Many schools also have a track, which would be great for some outdoor cardiovascular fitness. Parking and safety should not be issues in most schools. Watch the video below for a track and field-inspired workout that would be beneficial for runners.
#1 – Online clients
Personal training with virtual clients provides a number of benefits. It gives you an enormous amount of flexibility, little to no travel time or costs, and you can determine the personal training fees.
It would be helpful to have fitness software if you are planning to do personal training with virtual clients. You can develop and deliver workouts, videos, and provide an exercise library for your clients. The client’s training program can easily be shared through a mobile app or dashboard instead of email or printing documents.
The great thing about using fitness software is that you can create and develop the training plans anytime and if the software allows, set up automatic delivery of those workout routines on a schedule. If your client wants a Tuesday and Thursday workout routine, you can set the software up to automatically deliver those every Tuesday and Thursday, no matter when you created them.
Exercise enthusiasts are becoming more comfortable with streaming fitness services and online personal training. Some exercisers are more comfortable and prefer the flexibility of working out at home, instead of the gym. You could train clients anywhere in the world on your schedule to help them meet their fitness goals in a location where they feel comfortable.
Training Location FAQs
How do I become a personal trainer?
You can become a personal trainer by obtaining a personal training certification from a certifying agency.
Can I become a personal trainer without being certified?
Technically, yes, but you will likely not be able to charge clients the same amount that a certified trainer would, may have trouble finding a job, and may have trouble securing clients if you are unable to prove that you are certified.
Is personal training a stable career option?
Yes, personal training can be a stable career option if you put in the work and take the steps to grow your knowledge through pursuing various certifications and educational opportunities.

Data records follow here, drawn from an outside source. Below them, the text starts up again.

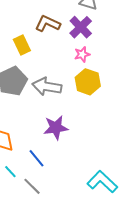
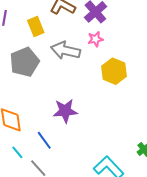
yellow hexagon: (88, 82) -> (114, 71), moved
gray arrow: (47, 86) -> (66, 50), moved

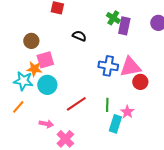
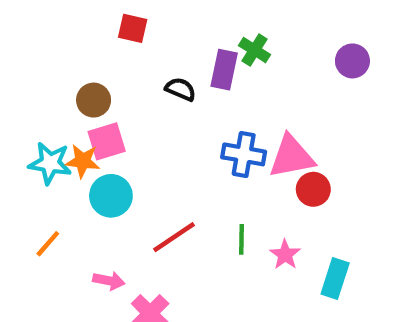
purple rectangle: (124, 26) -> (224, 70), moved
brown circle: (31, 41) -> (94, 100), moved
cyan star: (23, 81) -> (50, 163), moved
cyan rectangle: (115, 124) -> (335, 278), moved

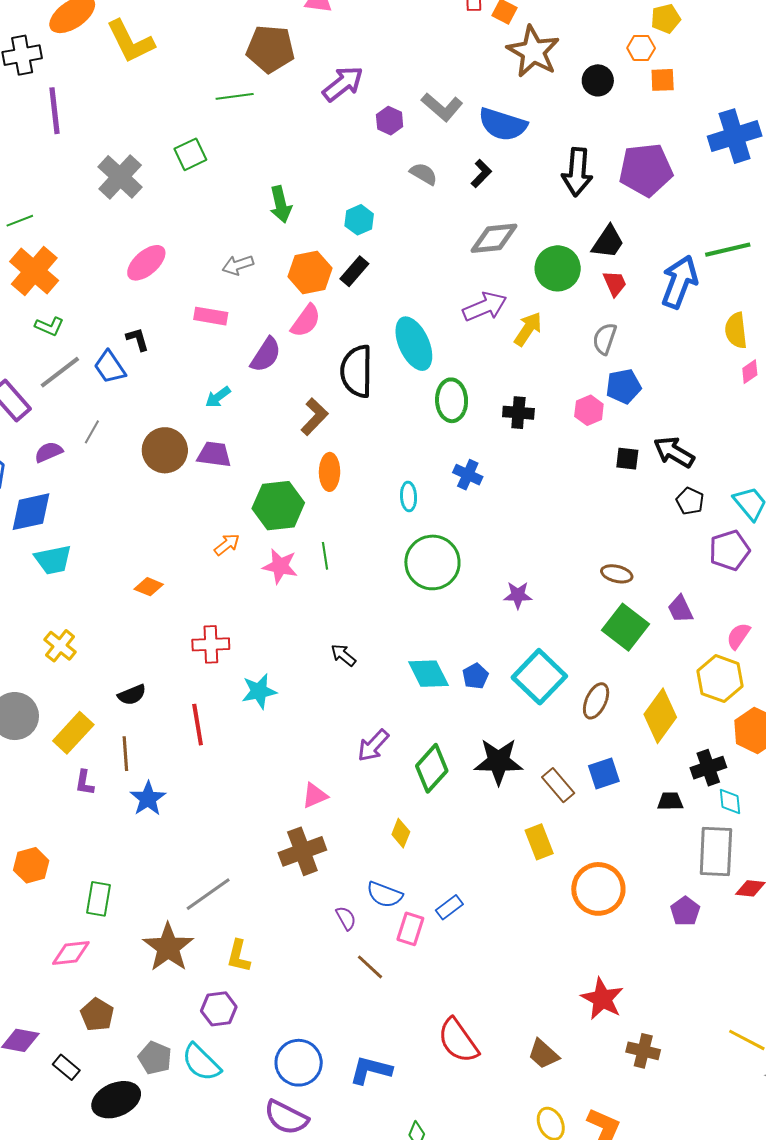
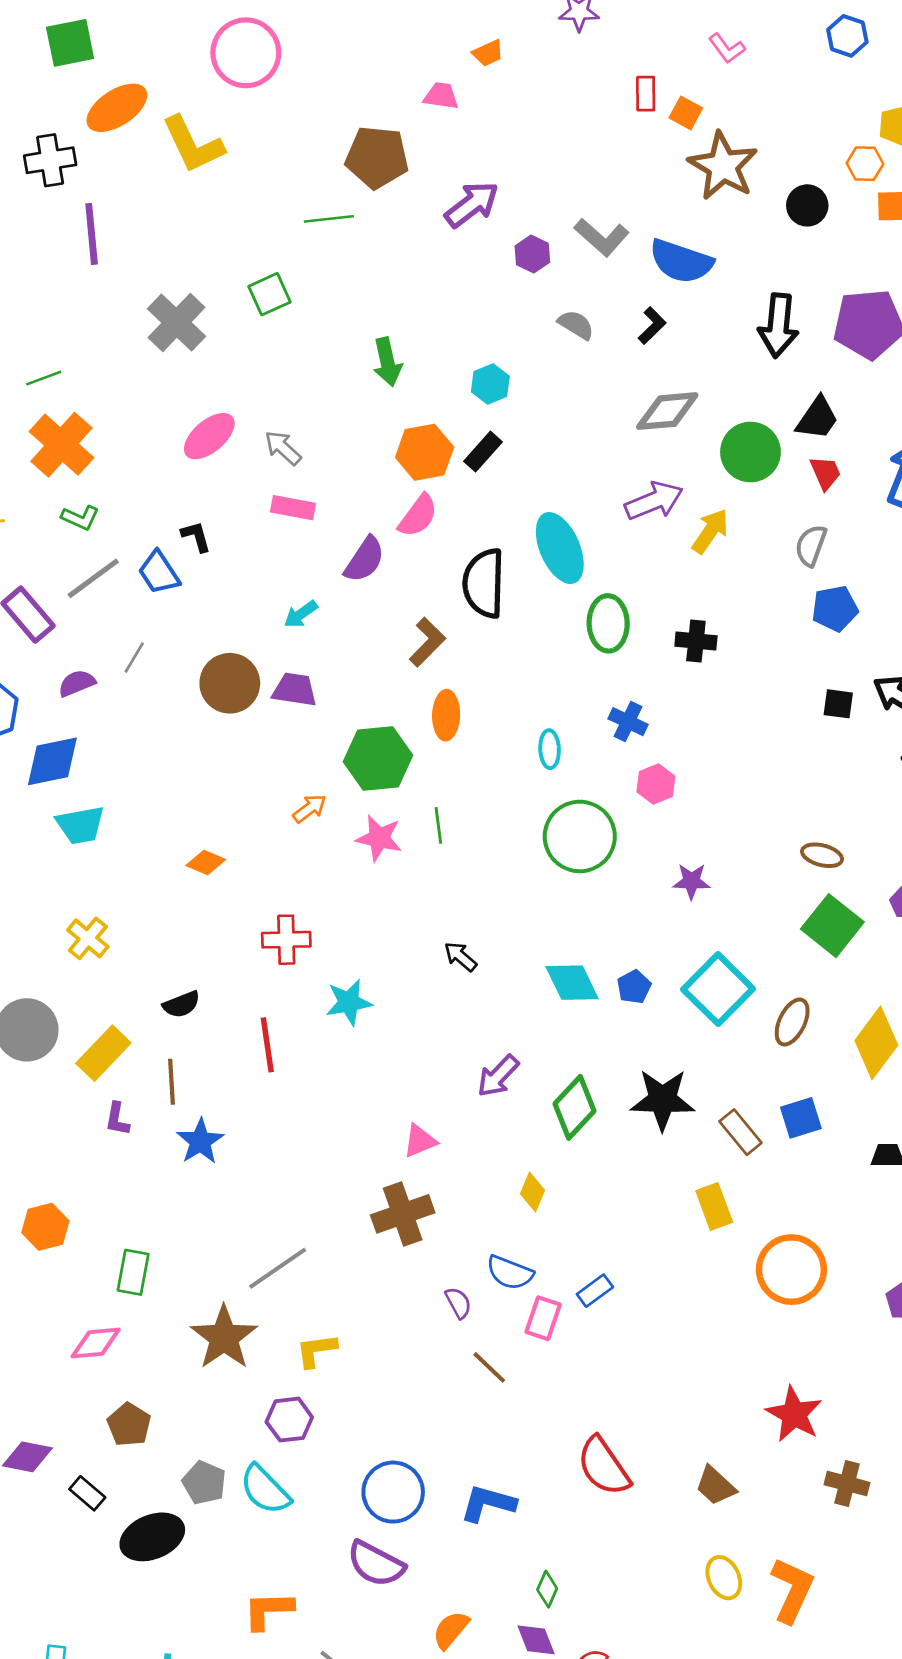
gray arrow: (238, 265) -> (283, 448), moved, turned 60
pink hexagon: (589, 410) -> (656, 784), moved
yellow L-shape: (239, 956) -> (316, 1350), turned 68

Can I train at multiple locations?
Yes, you can train at multiple locations as long as you did not sign a non-compete with a specific business.
Do I need a permit to train clients at a public park?
Every city has different rules and regulations regarding hosting fitness classes at a public park. Contact your local Parks and Recreation department for more information on acquiring permits and the legalities surrounding training in a public park.
Where should I train my clients?
As seen above, the location where you train clients depends on many factors like liability insurance, safety, equipment availability, flexibility, and access to fitness business software.
It’s also important to understand your career goals as a personal trainer before you decide where to train your clients. Are you looking to become financially independent? Are you looking to grow your clientele? Are you looking to just train one or two clients for extra revenue? By taking the time to answer these questions, you will have a better idea of which location will be best for you to train your clients.